Poland has slightly improved its score in the annual Index of Economic Freedom, which measures the ease of doing business worldwide.
The country’s score has inched up to 68.5 points from 68.3 points a year ago.
Poland has kept its 45th spot globally in this year’s Index of Economic Freedom, which is compiled by the Heritage Foundation think tank and The Wall Street Journal.
Poland maintained 21st place among 44 European economies in the annual ranking.
According to the Warsaw Enterprise Institute, the Polish partner of the Index of Economic Freedom report, Poland remains a “moderately free” economy in terms of the index, which ranks 180 countries.
”Poland has been recognised as a country friendly to investment,” Tomasz Wróblewski, head of the Warsaw Enterprise Institute, told reporters as the report was released on Friday.
“There are practically no obstacles to investing in Poland,” he added.
The average level of global economic freedom has risen by 0.2 points in this year’s index, reaching a record 61.1 points. The average score for Europe is 68.0 points.
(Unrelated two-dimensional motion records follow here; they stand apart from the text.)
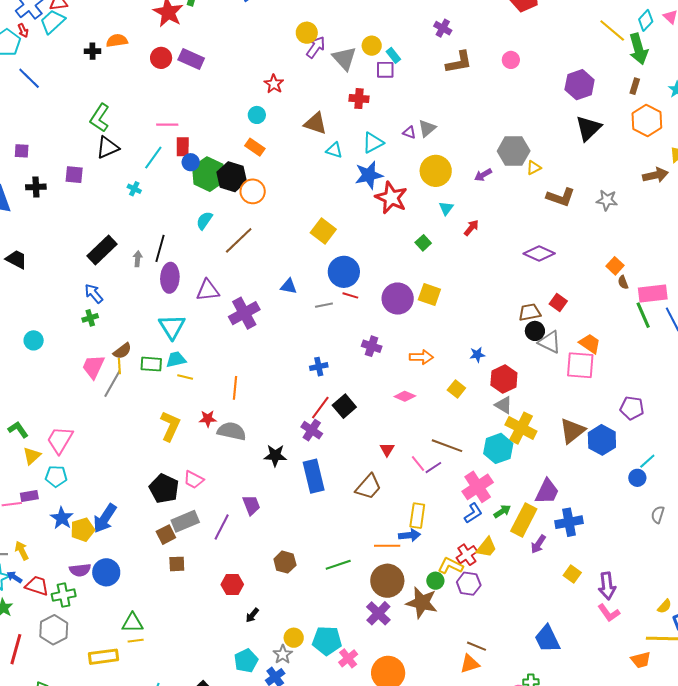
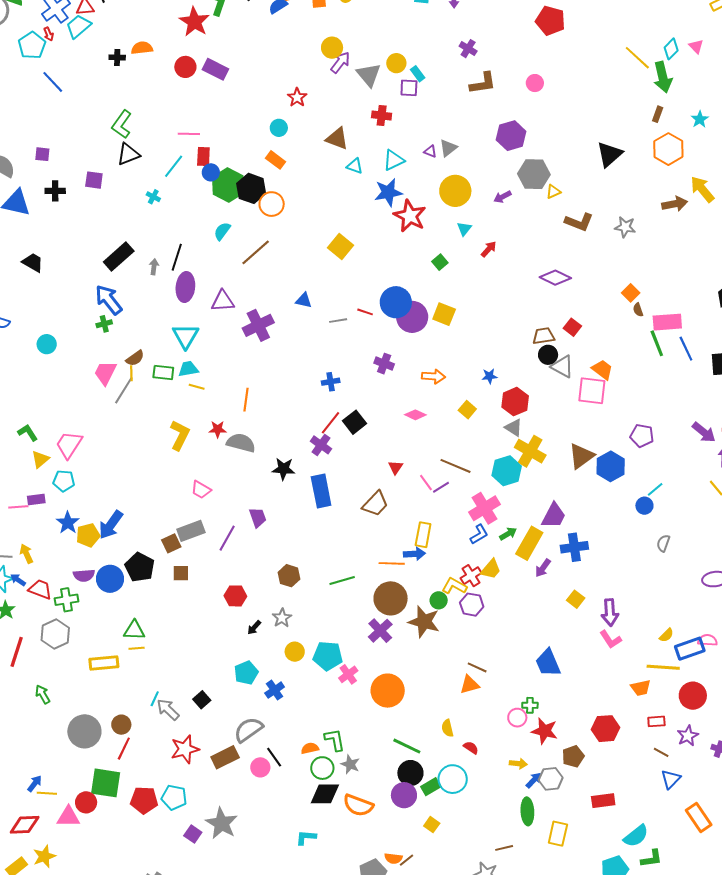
purple hexagon: (580, 85) -> (511, 136), moved
blue circle: (344, 272) -> (396, 302), moved
blue arrow: (94, 294) -> (109, 300), size x1.5
black pentagon: (164, 489) -> (140, 567), moved
gray star: (283, 654) -> (282, 618), moved

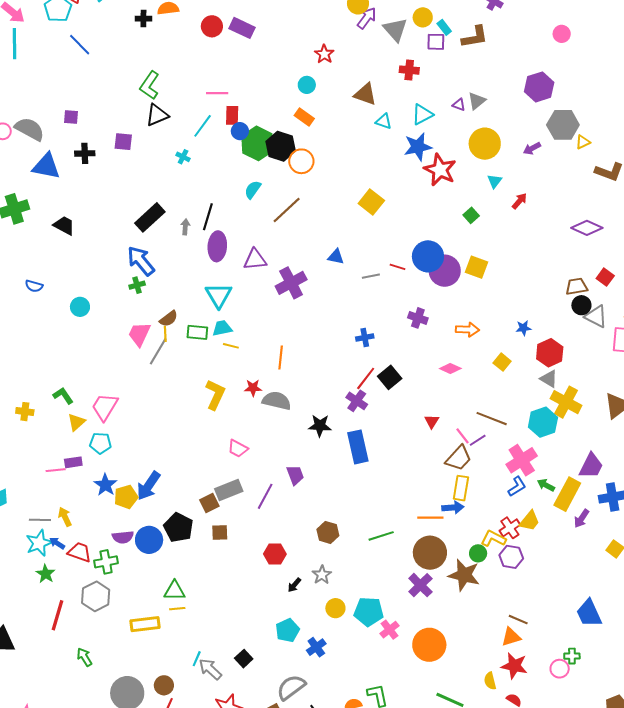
brown L-shape: (483, 83) -> (475, 37), moved
brown trapezoid: (375, 504) -> (459, 458), moved
green arrow: (508, 534) -> (546, 485), turned -120
red star: (545, 731) -> (514, 666), moved

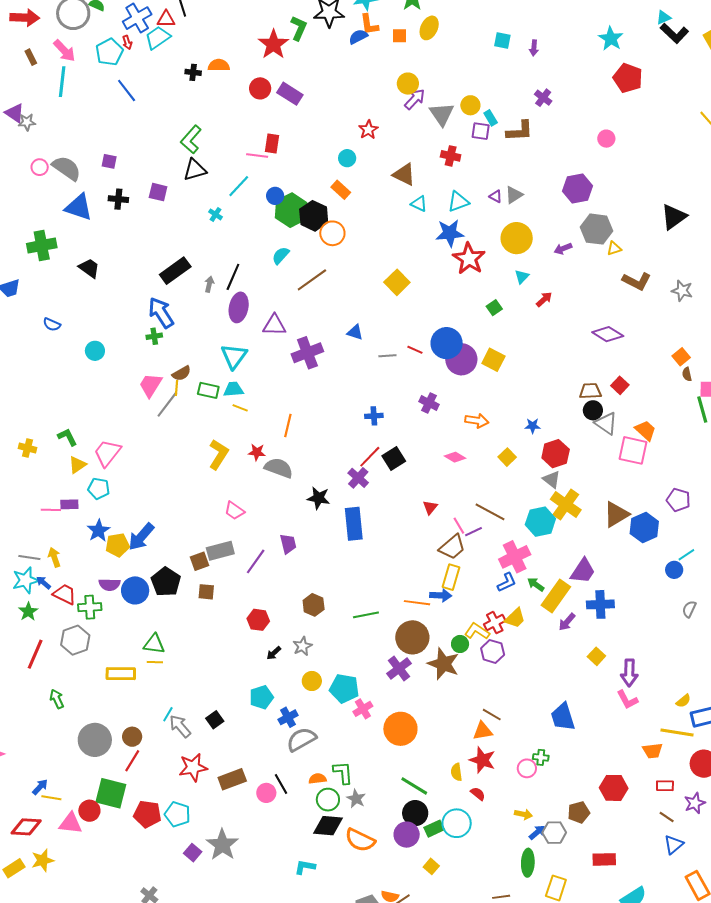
red rectangle: (232, 115) -> (272, 143), moved
gray semicircle: (291, 687) -> (301, 739), moved

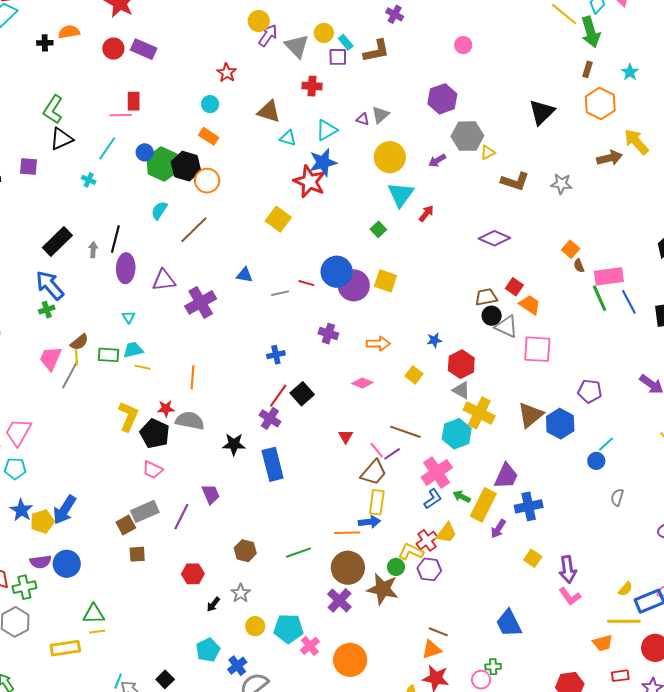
red star: (469, 259) -> (309, 182), moved
cyan triangle: (522, 277) -> (401, 194), size x1.8
cyan triangle: (234, 356) -> (129, 317), size x0.5
orange trapezoid: (646, 430) -> (530, 305), moved
black pentagon: (166, 582) -> (155, 433), moved

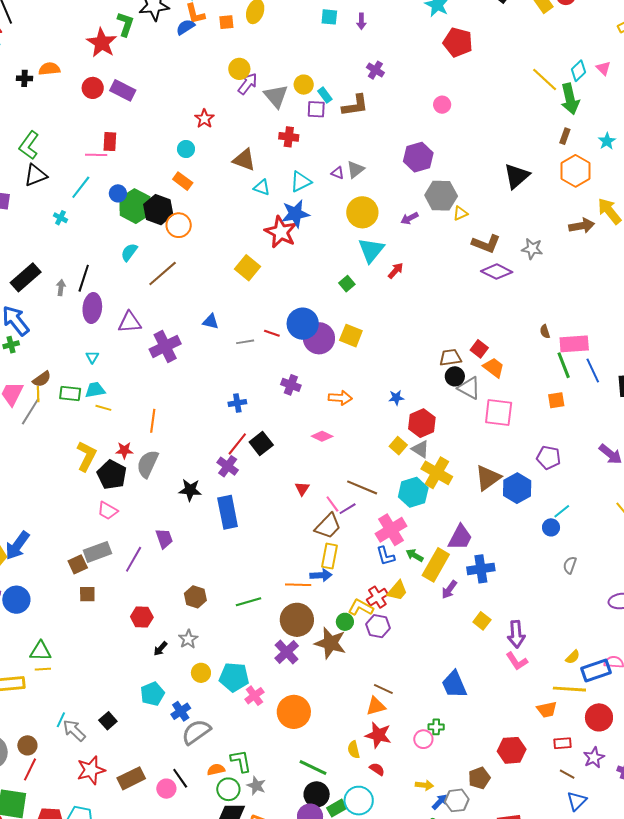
purple diamond: (494, 238) -> (497, 272), moved
orange square: (571, 249) -> (556, 400), moved, turned 36
yellow square: (414, 375) -> (398, 446), moved
gray semicircle: (190, 421) -> (148, 464), turned -80
blue L-shape: (433, 499) -> (386, 556), turned 105

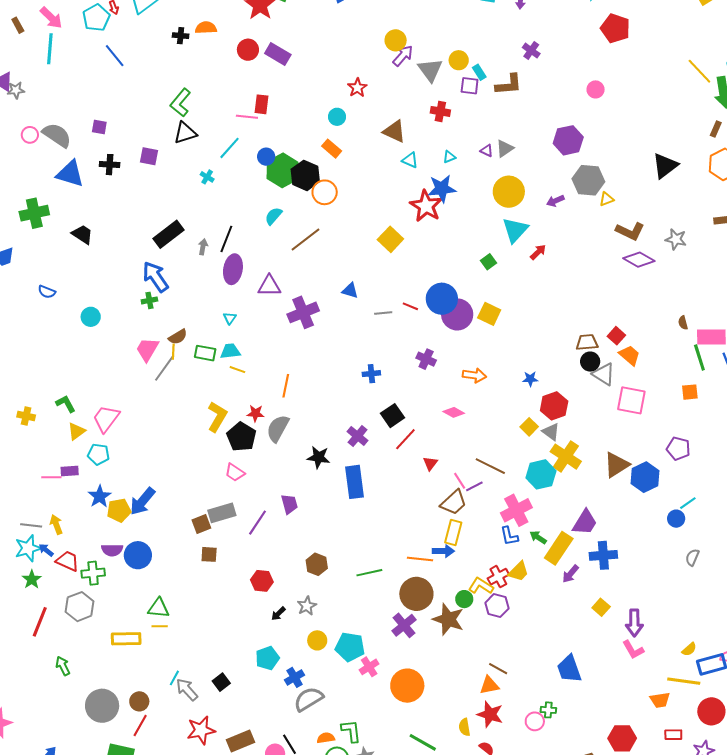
cyan triangle: (301, 182) -> (449, 157), size x0.6
red line: (237, 444) -> (405, 439), moved

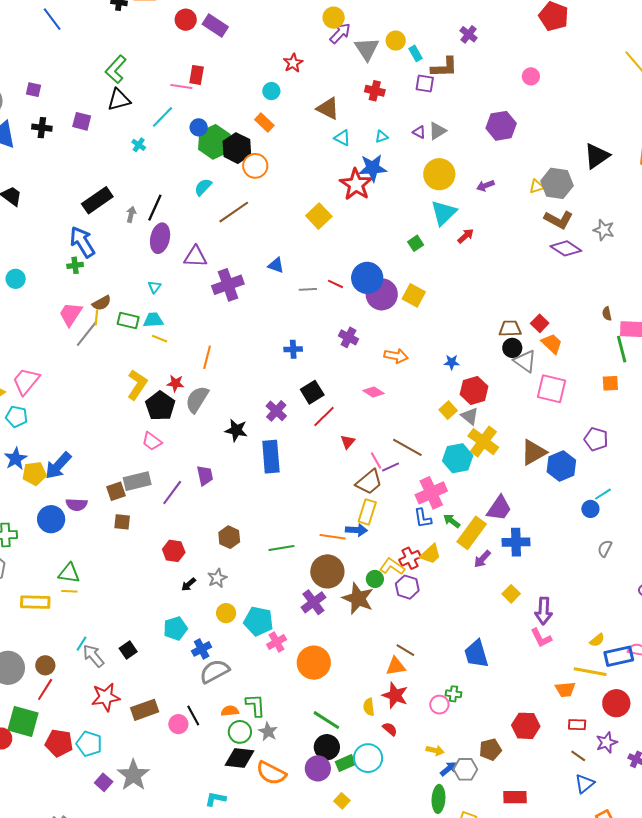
purple square: (470, 86) -> (425, 83), moved
gray hexagon: (588, 180) -> (557, 183), moved
purple semicircle: (112, 550) -> (77, 505), moved

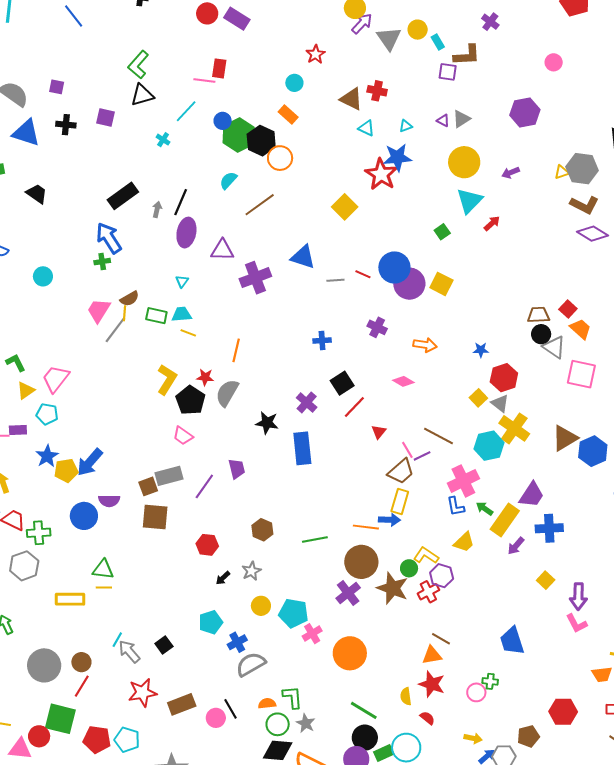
red cross: (375, 91) -> (377, 91), moved
blue triangle: (276, 265) -> (303, 257), size x1.5
brown square: (122, 522) -> (155, 517), size x1.6
red cross: (410, 558) -> (428, 592), moved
Hong Kong, Singapore, New Zealand and Switzerland topped the global ranking, while Switzerland, Ireland and Estonia were the top three European economies.
Making life easier for businesses
Jadwiga Emilewicz, the Polish minister for entrepreneurship and technology who attended the presentation of the report, described Poland as an “investment hub in Europe.”
She announced plans for a new package of regulations to make life easier for Poland’s small and medium-sized enterprises, to add to a “constitution for business” recently approved by lawmakers in Warsaw.
These policy measures “will improve some of the indicators that are taken into account in this ranking,” Emilewicz said.
Launched in 1995, the Index of Economic Freedom evaluates countries in four broad policy areas that affect economic freedom: rule of law; government size; regulatory efficiency; and open markets, according to the Heritage Foundation.